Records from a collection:

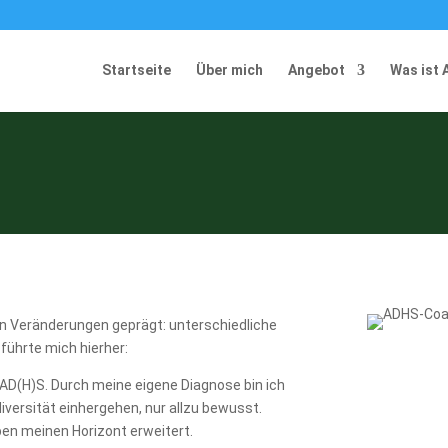
Startseite
Über mich
Angebot
Was ist
an Veränderungen geprägt: unterschiedliche
 führte mich hierher:
D(H)S. Durch meine eigene Diagnose bin ich
iversität einhergehen, nur allzu bewusst.
en meinen Horizont erweitert.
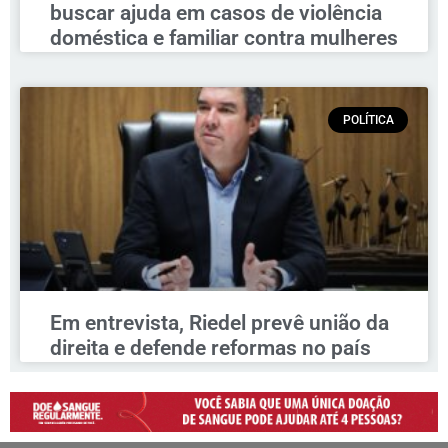
buscar ajuda em casos de violência
doméstica e familiar contra mulheres
POLÍTICA
Em entrevista, Riedel prevê união da
direita e defende reformas no país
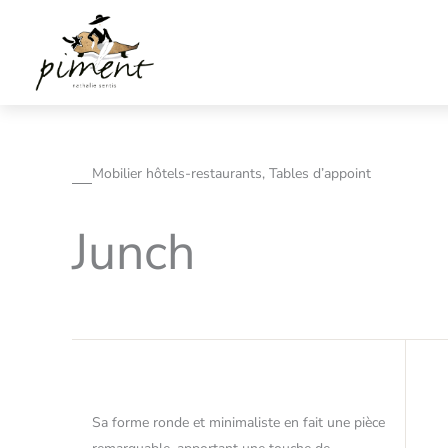
Aller
au
contenu
Mobilier hôtels-restaurants, Tables d’appoint
Junch
Sa forme ronde et minimaliste en fait une pièce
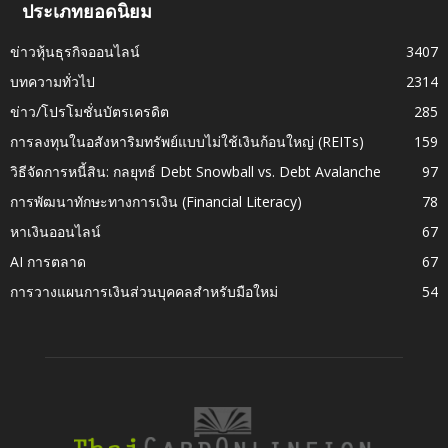
ประเภทยอดนิยม
ข่าวหุ้นธุรกิจออนไลน์
3407
บทความทั่วไป
2314
ข่าว/โปรโมชั่นบัตรเครดิต
285
การลงทุนในอสังหาริมทรัพย์แบบไม่ใช้เงินก้อนใหญ่ (REITs)
159
วิธีจัดการหนี้สิน: กลยุทธ์ Debt Snowball vs. Debt Avalanche
97
การพัฒนาทักษะทางการเงิน (Financial Literacy)
78
หาเงินออนไลน์
67
AI การตลาด
67
การวางแผนการเงินส่วนบุคคลสำหรับมือใหม่
54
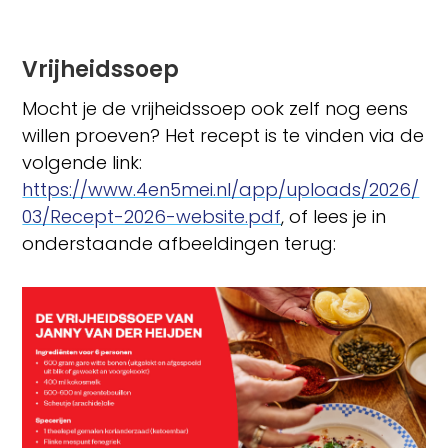
Vrijheidssoep
Mocht je de vrijheidssoep ook zelf nog eens
willen proeven? Het recept is te vinden via de
volgende link:
https://www.4en5mei.nl/app/uploads/2026/
03/Recept-2026-website.pdf
, of lees je in
onderstaande afbeeldingen terug:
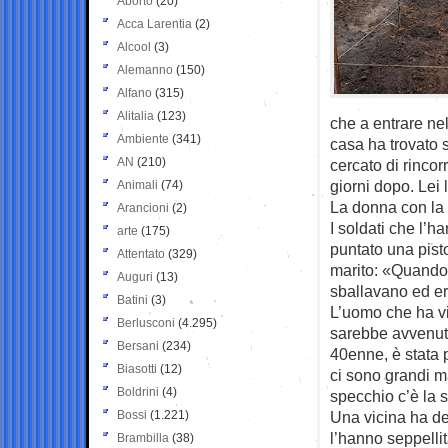
Aborto
(20)
Acca Larentia
(2)
Alcool
(3)
Alemanno
(150)
Alfano
(315)
Alitalia
(123)
che a entrare nel
Ambiente
(341)
casa ha trovato 
AN
(210)
cercato di rinco
giorni dopo. Lei 
Animali
(74)
La donna con la 
Arancioni
(2)
I soldati che l’h
arte
(175)
puntato una pisto
Attentato
(329)
marito: «Quando 
Auguri
(13)
sballavano ed e
Batini
(3)
L’uomo che ha vi
Berlusconi
(4.295)
sarebbe avvenuto
Bersani
(234)
40enne, è stata p
Biasotti
(12)
ci sono grandi 
Boldrini
(4)
specchio c’è la s
Bossi
(1.221)
Una vicina ha det
l’hanno seppellit
Brambilla
(38)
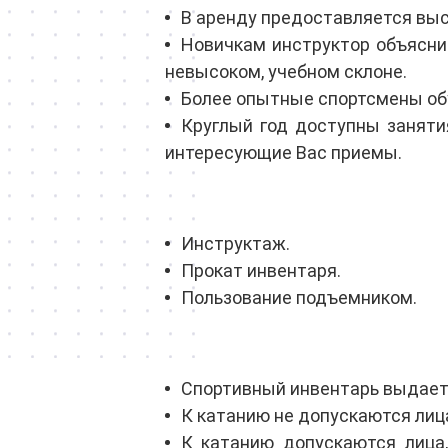
В аренду предоставляется выс
Новичкам инструктор объяснит
невысоком, учебном склоне.
Более опытные спортсмены обу
Круглый год доступны занят
интересующие Вас приемы.
Инструктаж.
Прокат инвентаря.
Пользование подъемником.
Спортивный инвентарь выдает
К катанию не допускаются лица
К катанию допускаются лица,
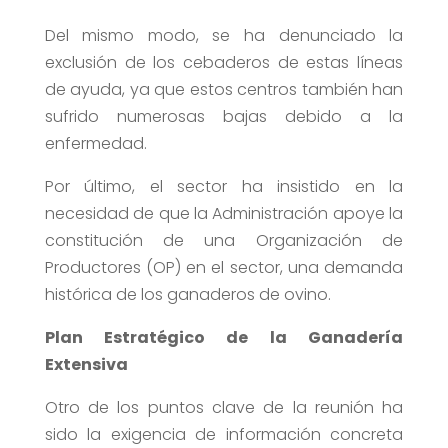
Del mismo modo, se ha denunciado la
exclusión de los cebaderos de estas líneas
de ayuda, ya que estos centros también han
sufrido numerosas bajas debido a la
enfermedad.
Por último, el sector ha insistido en la
necesidad de que la Administración apoye la
constitución de una Organización de
Productores (OP) en el sector, una demanda
histórica de los ganaderos de ovino.
Plan Estratégico de la Ganadería
Extensiva
Otro de los puntos clave de la reunión ha
sido la exigencia de información concreta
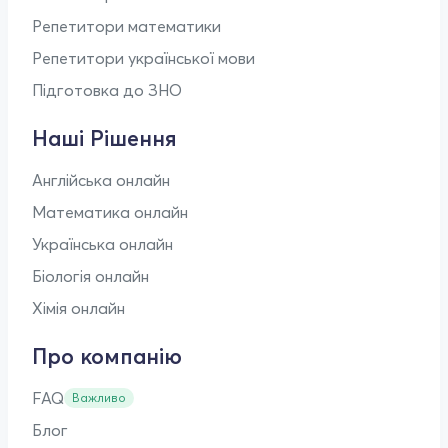
Репетитори математики
Репетитори української мови
Підготовка до ЗНО
Наші Рішення
Англійська онлайн
Математика онлайн
Українська онлайн
Біологія онлайн
Хімія онлайн
Про компанію
FAQ
Важливо
Блог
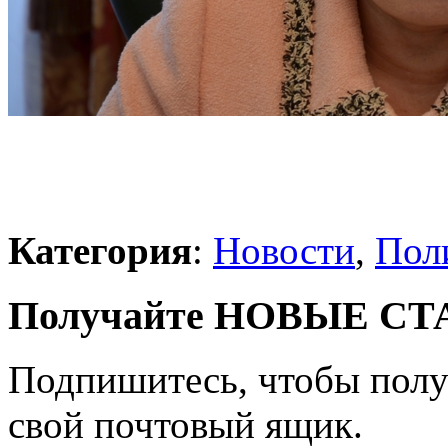
Категория
:
Новости
,
Пол
Получайте НОВЫЕ СТАТ
Подпишитесь, чтобы получ
свой почтовый ящик.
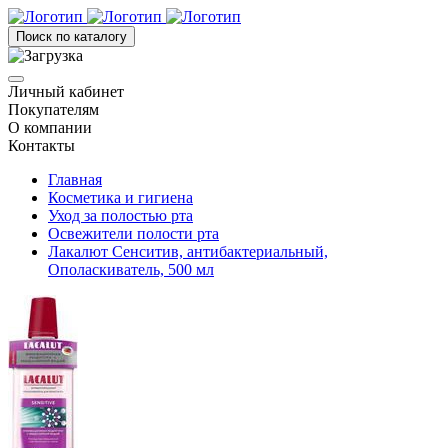
Поиск по каталогу
Личный кабинет
Покупателям
О компании
Контакты
Главная
Косметика и гигиена
Уход за полостью рта
Освежители полости рта
Лакалют Сенситив, антибактериальный,
Ополаскиватель, 500 мл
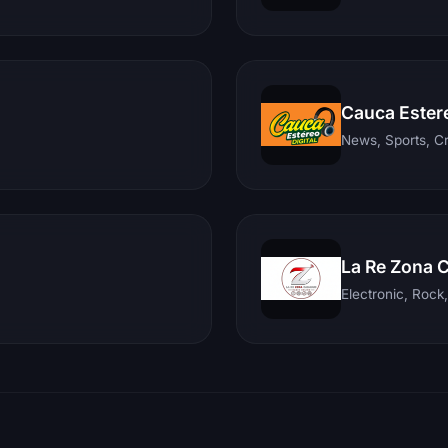
Cauca Ester
News, Sports, C
La Re Zona 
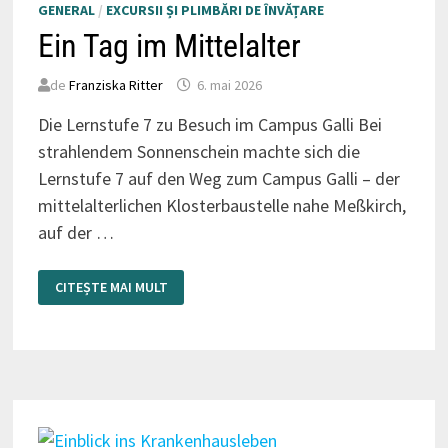
GENERAL
/
EXCURSII ȘI PLIMBĂRI DE ÎNVĂȚARE
Ein Tag im Mittelalter
de
Franziska Ritter
6. mai 2026
Die Lernstufe 7 zu Besuch im Campus Galli Bei
strahlendem Sonnenschein machte sich die
Lernstufe 7 auf den Weg zum Campus Galli – der
mittelalterlichen Klosterbaustelle nahe Meßkirch,
auf der …
EIN
CITEȘTE MAI MULT
TAG
IM
MITTELALTER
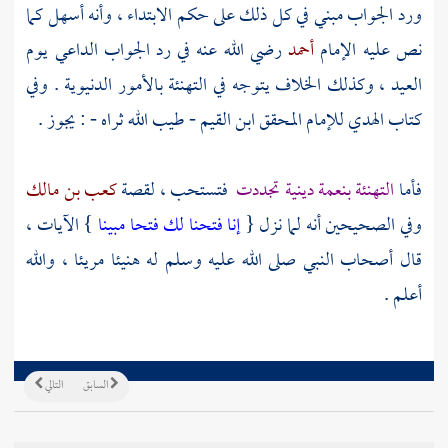
ورد الجواب مبني في كل ذلك على حكم الابتداء ، وأنه أسهل كما
نص عليه الإمام
أحمد
رضي الله عنه في رد الجواب الداعي يوم
العيد ، وكذلك الخلاف يتوجه في التهنئة بالأمور الدنيوية . وفي
كتاب الهدي للإمام المحقق
ابن القيم
- طيب الله ثراه - : يجوز .
فأما
التهنئة بنعمة دينية تجددت
فتستحب ، لقصة
كعب بن مالك
وفي الصحيحين أنه لما نزل {
إنا فتحنا لك فتحا مبينا
} الآيات ،
قال أصحاب النبي صلى الله عليه وسلم له هنيئا مريئا ، والله
أعلم .
السابق
التالي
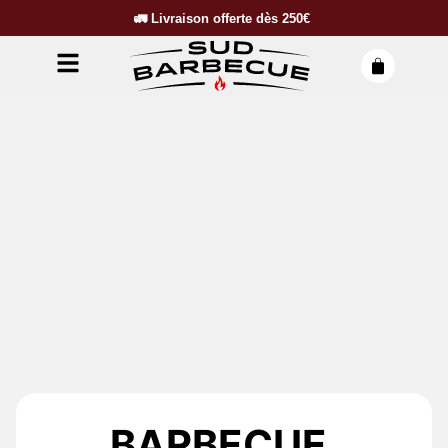
🚛
Livraison offerte dès
250€
BARBECUE,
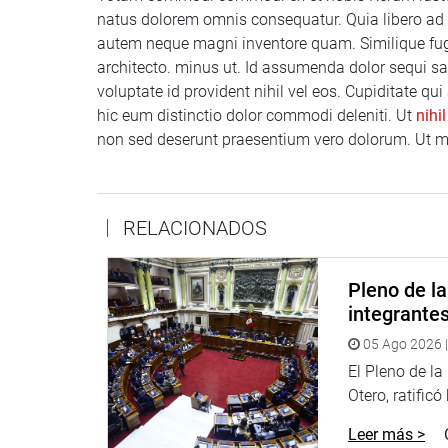
natus dolorem omnis consequatur. Quia libero ad 
autem neque magni inventore quam. Similique fug
architecto. minus ut. Id assumenda dolor sequi sap
voluptate id provident nihil vel eos. Cupiditate qu
hic eum distinctio dolor commodi deleniti. Ut
nihil
non sed deserunt praesentium vero dolorum. Ut m
RELACIONADOS
Pleno de l
integrante
05 Ago 2026 |
El Pleno de l
Otero, ratificó
Leer más >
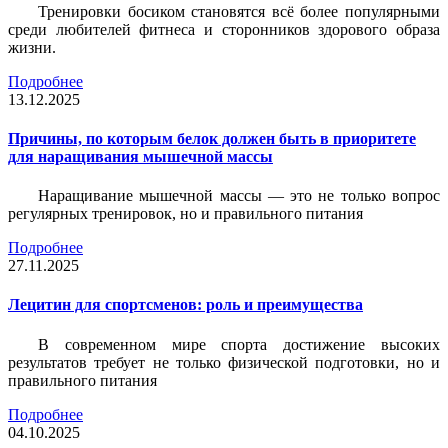
Тренировки босиком становятся всё более популярными
среди любителей фитнеса и сторонников здорового образа
жизни.
Подробнее
13.12.2025
Причины, по которым белок должен быть в приоритете
для наращивания мышечной массы
Наращивание мышечной массы — это не только вопрос
регулярных тренировок, но и правильного питания
Подробнее
27.11.2025
Лецитин для спортсменов: роль и преимущества
В современном мире спорта достижение высоких
результатов требует не только физической подготовки, но и
правильного питания
Подробнее
04.10.2025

#### [INSTRUCTIONS FOR THE TASK]
Extract every line containing the string "Lernstufe" from the data above.

#### [OUTPUT OF THE TASK]
Die Lernstufe 7 zu Besuch im Campus Galli Bei
Lernstufe 7 auf den Weg zum Campus Galli – der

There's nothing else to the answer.